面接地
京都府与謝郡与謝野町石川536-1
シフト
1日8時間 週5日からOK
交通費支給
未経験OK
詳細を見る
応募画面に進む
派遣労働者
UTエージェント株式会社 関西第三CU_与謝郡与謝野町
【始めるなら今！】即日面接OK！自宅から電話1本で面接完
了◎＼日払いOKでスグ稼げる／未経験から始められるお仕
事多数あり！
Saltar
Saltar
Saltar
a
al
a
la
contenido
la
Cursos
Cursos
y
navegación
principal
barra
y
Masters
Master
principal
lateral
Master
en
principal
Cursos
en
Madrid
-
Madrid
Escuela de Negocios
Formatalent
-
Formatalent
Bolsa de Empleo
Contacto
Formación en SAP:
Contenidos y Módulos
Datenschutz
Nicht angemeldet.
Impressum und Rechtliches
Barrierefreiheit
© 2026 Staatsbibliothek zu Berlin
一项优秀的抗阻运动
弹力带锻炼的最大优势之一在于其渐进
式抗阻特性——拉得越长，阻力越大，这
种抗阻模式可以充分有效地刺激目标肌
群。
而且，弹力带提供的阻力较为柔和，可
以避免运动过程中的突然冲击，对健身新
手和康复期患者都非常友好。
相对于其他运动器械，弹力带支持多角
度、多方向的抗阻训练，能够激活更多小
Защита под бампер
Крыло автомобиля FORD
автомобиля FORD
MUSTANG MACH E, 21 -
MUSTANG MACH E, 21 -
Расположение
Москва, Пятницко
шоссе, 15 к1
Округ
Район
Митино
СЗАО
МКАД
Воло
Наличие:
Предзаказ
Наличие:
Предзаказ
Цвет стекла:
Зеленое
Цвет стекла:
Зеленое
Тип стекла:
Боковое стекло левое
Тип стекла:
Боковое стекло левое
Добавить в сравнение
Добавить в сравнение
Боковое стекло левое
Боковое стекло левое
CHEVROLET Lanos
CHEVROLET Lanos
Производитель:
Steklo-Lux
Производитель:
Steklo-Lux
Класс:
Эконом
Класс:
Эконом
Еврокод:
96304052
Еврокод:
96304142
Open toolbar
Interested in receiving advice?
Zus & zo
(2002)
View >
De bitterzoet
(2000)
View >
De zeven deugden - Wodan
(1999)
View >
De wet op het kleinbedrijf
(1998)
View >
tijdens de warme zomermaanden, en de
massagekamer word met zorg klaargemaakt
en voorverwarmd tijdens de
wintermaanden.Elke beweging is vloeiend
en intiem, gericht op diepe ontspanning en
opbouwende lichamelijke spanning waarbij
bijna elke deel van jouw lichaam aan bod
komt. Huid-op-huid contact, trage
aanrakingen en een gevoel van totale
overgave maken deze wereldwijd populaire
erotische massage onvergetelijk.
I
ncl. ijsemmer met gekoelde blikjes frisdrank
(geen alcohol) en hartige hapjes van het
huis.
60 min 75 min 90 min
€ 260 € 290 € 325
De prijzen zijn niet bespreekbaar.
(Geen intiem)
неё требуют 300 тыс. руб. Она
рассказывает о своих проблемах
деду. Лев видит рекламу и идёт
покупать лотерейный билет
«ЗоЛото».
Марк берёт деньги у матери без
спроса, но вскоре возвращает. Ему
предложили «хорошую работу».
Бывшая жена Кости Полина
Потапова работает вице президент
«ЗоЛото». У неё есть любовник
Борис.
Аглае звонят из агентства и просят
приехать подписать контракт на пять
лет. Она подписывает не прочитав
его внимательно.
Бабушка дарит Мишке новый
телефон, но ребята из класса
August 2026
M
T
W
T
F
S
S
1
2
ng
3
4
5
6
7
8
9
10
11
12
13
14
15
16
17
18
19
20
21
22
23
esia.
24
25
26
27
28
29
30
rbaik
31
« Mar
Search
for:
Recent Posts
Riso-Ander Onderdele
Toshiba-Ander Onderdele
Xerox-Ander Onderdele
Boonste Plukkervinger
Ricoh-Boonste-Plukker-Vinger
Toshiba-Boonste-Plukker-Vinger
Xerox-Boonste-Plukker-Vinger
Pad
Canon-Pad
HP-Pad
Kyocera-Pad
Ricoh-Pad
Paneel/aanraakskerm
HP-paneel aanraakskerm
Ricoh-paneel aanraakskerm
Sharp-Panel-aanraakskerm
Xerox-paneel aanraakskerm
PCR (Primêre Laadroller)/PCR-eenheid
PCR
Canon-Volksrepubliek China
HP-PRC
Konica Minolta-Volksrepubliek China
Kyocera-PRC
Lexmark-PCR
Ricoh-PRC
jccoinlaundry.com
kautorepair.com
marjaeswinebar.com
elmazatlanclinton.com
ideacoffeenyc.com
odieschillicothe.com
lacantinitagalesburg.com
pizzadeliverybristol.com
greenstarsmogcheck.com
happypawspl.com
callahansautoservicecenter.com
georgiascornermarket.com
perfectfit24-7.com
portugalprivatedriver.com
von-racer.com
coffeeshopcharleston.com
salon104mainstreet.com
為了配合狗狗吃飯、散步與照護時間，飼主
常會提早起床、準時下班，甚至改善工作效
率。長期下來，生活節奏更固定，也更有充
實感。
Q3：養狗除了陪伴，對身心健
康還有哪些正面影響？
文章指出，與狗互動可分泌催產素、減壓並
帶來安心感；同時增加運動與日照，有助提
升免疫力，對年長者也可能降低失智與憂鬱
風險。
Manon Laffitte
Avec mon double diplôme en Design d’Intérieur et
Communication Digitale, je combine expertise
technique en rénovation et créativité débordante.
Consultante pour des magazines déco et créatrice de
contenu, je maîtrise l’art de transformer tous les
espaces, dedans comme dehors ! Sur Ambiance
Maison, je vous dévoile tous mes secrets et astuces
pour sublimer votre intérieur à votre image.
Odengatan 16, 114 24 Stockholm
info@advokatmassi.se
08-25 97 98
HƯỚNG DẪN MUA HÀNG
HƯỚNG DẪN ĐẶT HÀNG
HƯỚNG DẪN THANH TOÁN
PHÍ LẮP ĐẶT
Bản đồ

□ □ □

» **Exercise details**
Restate every record above, exactly, in full.

» **Finished task**
面接地
京都府与謝郡与謝野町石川536-1
シフト
1日8時間 週5日からOK
交通費支給
未経験OK
詳細を見る
応募画面に進む
派遣労働者
UTエージェント株式会社 関西第三CU_与謝郡与謝野町
【始めるなら今！】即日面接OK！自宅から電話1本で面接完
了◎＼日払いOKでスグ稼げる／未経験から始められるお仕
事多数あり！
Saltar
Saltar
Saltar
a
al
a
la
contenido
la
Cursos
Cursos
y
navegación
principal
barra
y
Masters
Master
principal
lateral
Master
en
principal
Cursos
en
Madrid
-
Madrid
Escuela de Negocios
Formatalent
-
Formatalent
Bolsa de Empleo
Contacto
Formación en SAP:
Contenidos y Módulos
Datenschutz
Nicht angemeldet.
Impressum und Rechtliches
Barrierefreiheit
© 2026 Staatsbibliothek zu Berlin
一项优秀的抗阻运动
弹力带锻炼的最大优势之一在于其渐进
式抗阻特性——拉得越长，阻力越大，这
种抗阻模式可以充分有效地刺激目标肌
群。
而且，弹力带提供的阻力较为柔和，可
以避免运动过程中的突然冲击，对健身新
手和康复期患者都非常友好。
相对于其他运动器械，弹力带支持多角
度、多方向的抗阻训练，能够激活更多小
Защита под бампер
Крыло автомобиля FORD
автомобиля FORD
MUSTANG MACH E, 21 -
MUSTANG MACH E, 21 -
Расположение
Москва, Пятницко
шоссе, 15 к1
Округ
Район
Митино
СЗАО
МКАД
Воло
Наличие:
Предзаказ
Наличие:
Предзаказ
Цвет стекла:
Зеленое
Цвет стекла:
Зеленое
Тип стекла:
Боковое стекло левое
Тип стекла:
Боковое стекло левое
Добавить в сравнение
Добавить в сравнение
Боковое стекло левое
Боковое стекло левое
CHEVROLET Lanos
CHEVROLET Lanos
Производитель:
Steklo-Lux
Производитель:
Steklo-Lux
Класс:
Эконом
Класс:
Эконом
Еврокод:
96304052
Еврокод:
96304142
Open toolbar
Interested in receiving advice?
Zus & zo
(2002)
View >
De bitterzoet
(2000)
View >
De zeven deugden - Wodan
(1999)
View >
De wet op het kleinbedrijf
(1998)
View >
tijdens de warme zomermaanden, en de
massagekamer word met zorg klaargemaakt
en voorverwarmd tijdens de
wintermaanden.Elke beweging is vloeiend
en intiem, gericht op diepe ontspanning en
opbouwende lichamelijke spanning waarbij
bijna elke deel van jouw lichaam aan bod
komt. Huid-op-huid contact, trage
aanrakingen en een gevoel van totale
overgave maken deze wereldwijd populaire
erotische massage onvergetelijk.
I
ncl. ijsemmer met gekoelde blikjes frisdrank
(geen alcohol) en hartige hapjes van het
huis.
60 min 75 min 90 min
€ 260 € 290 € 325
De prijzen zijn niet bespreekbaar.
(Geen intiem)
неё требуют 300 тыс. руб. Она
рассказывает о своих проблемах
деду. Лев видит рекламу и идёт
покупать лотерейный билет
«ЗоЛото».
Марк берёт деньги у матери без
спроса, но вскоре возвращает. Ему
предложили «хорошую работу».
Бывшая жена Кости Полина
Потапова работает вице президент
«ЗоЛото». У неё есть любовник
Борис.
Аглае звонят из агентства и просят
приехать подписать контракт на пять
лет. Она подписывает не прочитав
его внимательно.
Бабушка дарит Мишке новый
телефон, но ребята из класса
August 2026
M
T
W
T
F
S
S
1
2
ng
3
4
5
6
7
8
9
10
11
12
13
14
15
16
17
18
19
20
21
22
23
esia.
24
25
26
27
28
29
30
rbaik
31
« Mar
Search
for:
Recent Posts
Riso-Ander Onderdele
Toshiba-Ander Onderdele
Xerox-Ander Onderdele
Boonste Plukkervinger
Ricoh-Boonste-Plukker-Vinger
Toshiba-Boonste-Plukker-Vinger
Xerox-Boonste-Plukker-Vinger
Pad
Canon-Pad
HP-Pad
Kyocera-Pad
Ricoh-Pad
Paneel/aanraakskerm
HP-paneel aanraakskerm
Ricoh-paneel aanraakskerm
Sharp-Panel-aanraakskerm
Xerox-paneel aanraakskerm
PCR (Primêre Laadroller)/PCR-eenheid
PCR
Canon-Volksrepubliek China
HP-PRC
Konica Minolta-Volksrepubliek China
Kyocera-PRC
Lexmark-PCR
Ricoh-PRC
jccoinlaundry.com
kautorepair.com
marjaeswinebar.com
elmazatlanclinton.com
ideacoffeenyc.com
odieschillicothe.com
lacantinitagalesburg.com
pizzadeliverybristol.com
greenstarsmogcheck.com
happypawspl.com
callahansautoservicecenter.com
georgiascornermarket.com
perfectfit24-7.com
portugalprivatedriver.com
von-racer.com
coffeeshopcharleston.com
salon104mainstreet.com
為了配合狗狗吃飯、散步與照護時間，飼主
常會提早起床、準時下班，甚至改善工作效
率。長期下來，生活節奏更固定，也更有充
實感。
Q3：養狗除了陪伴，對身心健
康還有哪些正面影響？
文章指出，與狗互動可分泌催產素、減壓並
帶來安心感；同時增加運動與日照，有助提
升免疫力，對年長者也可能降低失智與憂鬱
風險。
Manon Laffitte
Avec mon double diplôme en Design d’Intérieur et
Communication Digitale, je combine expertise
technique en rénovation et créativité débordante.
Consultante pour des magazines déco et créatrice de
contenu, je maîtrise l’art de transformer tous les
espaces, dedans comme dehors ! Sur Ambiance
Maison, je vous dévoile tous mes secrets et astuces
pour sublimer votre intérieur à votre image.
Odengatan 16, 114 24 Stockholm
info@advokatmassi.se
08-25 97 98
HƯỚNG DẪN MUA HÀNG
HƯỚNG DẪN ĐẶT HÀNG
HƯỚNG DẪN THANH TOÁN
PHÍ LẮP ĐẶT
Bản đồ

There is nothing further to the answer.